This user story is focussing on research relying on collections of literary or factual texts that are subject to copyright restrictions and therefore posing limitations to research.
In many cases, the transparency and reproducibility of the research and the sustainability and reusability of the research data are not given, because the underlying data cannot be freely published. Similar concerns apply to research on such data if it is available in libraries or by publishers: often researchers have to deal with severe restrictions, if only a certain platform or tool for analysis may be used or if the research has to take place on the library’s premises.
The aim is therefore to implement a strategy to make copyrighted textual materials (especially entire collections of texts suitable for quantitative methods of analysis) as freely available as possible outside of restrictive licenses and platforms with limited flexibility without infringing copyright law.
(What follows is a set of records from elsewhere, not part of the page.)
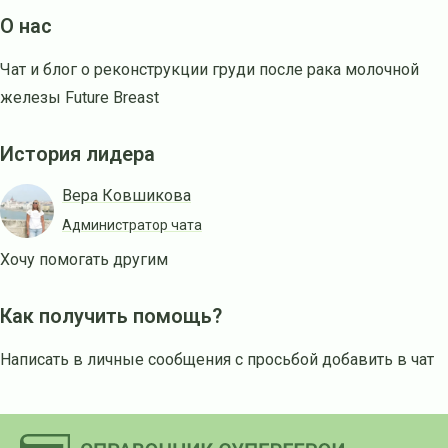
О нас
Чат и блог о реконструкции груди после рака молочной
железы Future Breast
История лидера
Вера Ковшикова
Администратор чата
Хочу помогать другим
Как получить помощь?
Написать в личные сообщения с просьбой добавить в чат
The technical solution pursued here will make use not of the full texts as such, but of detailed statistical information derived from linguistically-annotated full texts. Various formats are feasible in theory, but a prototypical format would start by providing a token-level linguistic annotation, at least by lemma and part-of-speech. Each text is then split into segments of a fixed length (e.g. 100 words). The order of the segments in each text is maintained, but the order of the tokens in each segment is randomized. Arguably, such derived features are not subject to copyright restrictions, as the original text cannot be read or reconstructed from such a format. However, quantitative methods of text analysis such as stylometry, topic modeling or keyness analysis can be performed with little or no loss in accuracy.
What are necessary measures or basic steps for the implementation of such a strategy?
- A thorough legal review and approval of the specific formats to be published (if necessary, in the measure “Community Services: Legal Issues”).
- Designing, implementing, documenting and making available standardized processes for creating the formats to be re-usable by other researchers (possibly a task for the infrastructure group in Text+).
- Transform selected copyrighted collections accordingly and include them in the Text+ database.
- Organize certification of processes and formats to establish their provenance, transparency, reliability and sustainability and encourage widespread re-use.
Derived textual features require a trade-off between the information richness of the format on the one hand and the certainty of their legal distribution on the other hand. In addition, in order to ensure widespread uptake, it must be ensured that the standardization of the format and the trustworthiness of the creation process in terms of reliable provenance are met, for example by certifying the formats and processes.
Review by community
The positive effects of the described user story on the NFDI can be outlined as following: it will tap into innovative potential in the area of research data management, because new text resources can be opened up for research. Additionally, a comparatively new solution is being tested for a known problem hopefully leading to positive effects with regard to efficiency.
The issue is also an eminently infrastructural task, because a consensus of the community on the one hand and a reliable certification of formats and processes on the other hand are necessary, both things that individual researchers cannot achieve without broad coordination.
Finally, this issue provides a concrete opportunity for cooperation beyond European partners, as the HathiTrust in the USA has been experimenting with the principle described here for several years (see HathiTrust “Extracted Features Dataset”).
Christof Schöch, Frédéric Döhl, Achim Rettinger, Evelyn Gius, Peer Trilcke, Peter Leinen, Fotis Jannidis, Maria Hinzmann, Jörg Röpke: „Abgeleitete Textformate: Text und Data Mining mit urheberrechtlich geschützten Textbeständen“, Zeitschrift für digitale Geisteswissenschaften (submitted).